9. The personalized eye behavior correction AI recommendation and real-time intervention system according to claim 1, characterized in that, The human-computer interaction module includes a display unit, an input unit, a voice interaction unit, and a feedback unit, and supports multi-terminal adaptation, solving the problems of single interaction methods and poor terminal adaptability in the prior art. The display unit is used to display user eye usage data, personalized correction plans, intervention reminder information, eye health risk assessment results and model optimization records. It uses clear and easy-to-understand visual charts to show the data change trends, making it easy for users to intuitively understand their own eye usage status. The input unit is used for users to input basic information, correction preferences, intervention method selection, and manual adjustment of intervention thresholds, and supports touch input, keyboard input, and handwriting input. The voice interaction unit supports voice command recognition and voice feedback. Users can use voice commands to query eye use data, start correction training, and adjust intervention modes. The system responds to user commands and provides relevant guidance through voice feedback. The feedback unit is used for users to provide feedback on the effectiveness of the correction plan, the applicability of the intervention method, and problems encountered during system operation. The feedback data is uploaded to the AI analysis and processing module in real time for model optimization and plan adjustment.

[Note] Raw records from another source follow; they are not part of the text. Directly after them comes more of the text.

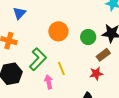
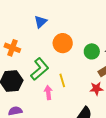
blue triangle: (19, 13) -> (41, 22), moved

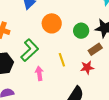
yellow line: (62, 80) -> (62, 60), moved

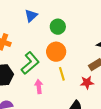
orange circle: (52, 23) -> (56, 52), moved
green circle: (81, 31) -> (58, 27), moved

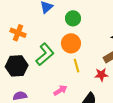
pink arrow: (39, 87) -> (60, 90), moved, turned 64

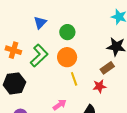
green L-shape: (45, 54) -> (39, 56), moved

10. The personalized eye behavior correction AI recommendation and real-time intervention system according to any one of claims 1-9, characterized in that, The system also includes a remote linkage module, which is used to establish remote linkage with ophthalmology medical institutions, parents' terminals, and teachers' terminals, to solve the problems of lack of professional medical support and disconnect between family and school supervision in existing technologies. The remote linkage module can synchronize the user's eye usage data, risk assessment results, and correction plan implementation status to the associated ophthalmologist's terminal in real time. The ophthalmologist can provide the user with professional guidance and suggestions based on the relevant data, and can remotely adjust the correction plan when necessary. For adolescent users, eye use data and intervention status can be synchronized to the parent and teacher terminals, making it convenient for parents and teachers to monitor the user's eye use behavior and the implementation of the correction plan in real time, forming a multi-dimensional correction system of "systematic intervention + professional guidance + family supervision + school supervision"; Meanwhile, the remote linkage module allows users to initiate online consultations with ophthalmologists, enabling timely answers to eye health problems and further enhancing the professionalism and effectiveness of eye behavior correction.